*Exercise goal*.
The required output is the line with "Juan Manuel Astorga responde" and each line that follows it to the end of the entries below, copied exactly and with nothing added.

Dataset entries
_ _ _
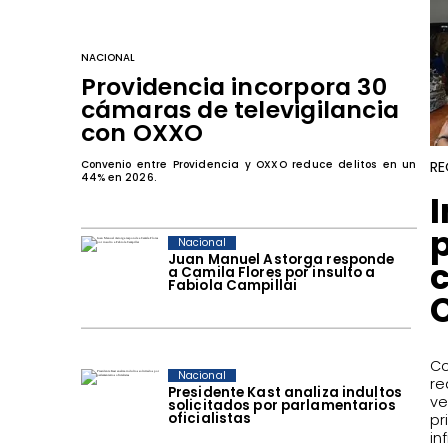
NACIONAL
Providencia incorpora 30
cámaras de televigilancia
con OXXO
RE
Convenio entre Providencia y OXXO reduce delitos en un
44% en 2026.
p
Nacional
Juan Manuel Astorga responde
a Camila Flores por insulto a
Fabiola Campillai
Co
Nacional
re
Presidente Kast analiza indultos
ve
solicitados por parlamentarios
oficialistas
pr
in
_ _ _
*Exercise output*.
Juan Manuel Astorga responde
a Camila Flores por insulto a
Fabiola Campillai
Co
Nacional
re
Presidente Kast analiza indultos
ve
solicitados por parlamentarios
oficialistas
pr
in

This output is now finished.